What’s the solution to treat vaccine-derived polio?

Another oral polio vaccine.

When you try repeating something expecting different results, that’s the definition of insanity.

But that’s the business model for the Bill & Melinda Gates Foundation.

From NPR:

Over the past few yearsAndino and his collaborators have been developing a new oral vaccine due to the recent outbreaks of vaccine-derived polio and an influx of funding from the Bill & Melinda Gates Foundation. The novel vaccine still contains a weakened version of the virus, but it’s been hobbled even further.

“What we did is three independent modifications” to make reactivation less likely, says Andino. The researchers tweaked the virus so that it has to accumulate more mutations to become virulent and has a harder time amassing those mutations. For example, they’ve altered the polymerase, one of the key enzymes responsible for introducing mutations, reducing its ability to mix and match genes from different viruses.

After performing well in clinical trials, the vaccine was approved for emergency use by the World Health Organization last year. Since March 2021, 265 million doses have been administered to children across 14 countries, primarily in Africa, which have either seen documented cases of vaccine-derived polio or are neighbors to locations where this type of polio has been recorded.

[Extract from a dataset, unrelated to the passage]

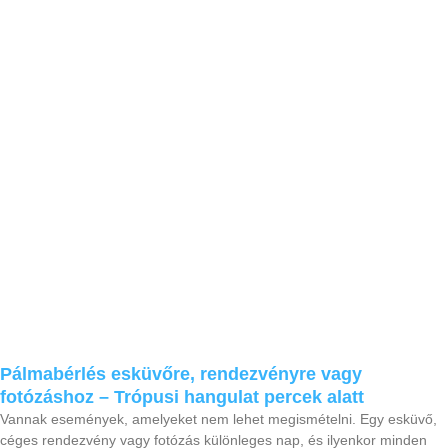
Pálmabérlés esküvőre, rendezvényre vagy
fotózáshoz – Trópusi hangulat percek alatt
Vannak események, amelyeket nem lehet megismételni. Egy esküvő,
céges rendezvény vagy fotózás különleges nap, és ilyenkor minden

Dr. Modjirom Ndoutabe, the polio coordinator in WHO’s Regional Office for Africa, hopes this new vaccine will help turn a corner when it comes to eradication. “I am confident we can very quickly [stop] this outbreak,” he says.

In fact, following an assessment by a team from the Global Polio Eradication Initiative, an official declaration was made that Tajikistan’s polio outbreak was the first to be stopped following supplemental use of the new vaccine.

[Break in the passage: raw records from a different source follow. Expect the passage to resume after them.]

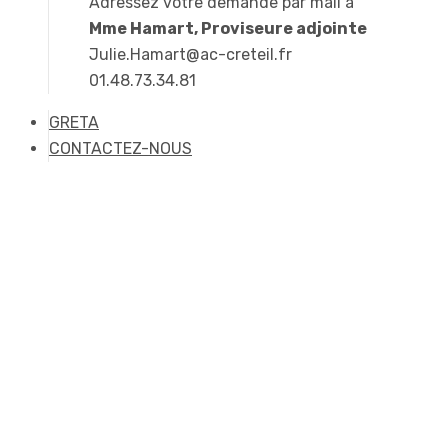
Adressez votre demande par mail à
Mme Hamart, Proviseure adjointe
Julie.Hamart@ac-creteil.fr
01.48.73.34.81
GRETA
CONTACTEZ-NOUS
Les UPE2A à la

But some polio researchers are skeptical — like Svea Closser, a medical anthropologist at the Johns Hopkins Bloomberg School of Public Health who studies vaccination programs with a focus on polio. She says public health officials have made similar declarations that polio was on the cusp of eradication before — only to be stymied by viral mutation and logistical complications with distributing vaccines.

“On the other hand,” she adds, “if you have an oral polio vaccine that truly doesn’t cause vaccine-derived polio, it’s something that we’ll probably need in order to secure eradication eventually.”

How about shutting down these programs and stripping massive profits earned from experimenting on humans?

Unfortunately, they’ve started rolling out the new vaccine to several countries.

Uganda is one of the countries used for the experiment.

“Over just two weeks this January, Uganda vaccinated more than 8 million children with no side effects reported,” says Dr. Sabrina Kitaka, an infectious disease pediatrician at Makerere University in Kampala.

While Uganda has yet to report vaccine-derived polio cases this year, how long until there’s a breakout?

If an outbreak occurs, expect the Bill & Melinda Gates Foundation to fund the development of another vaccine.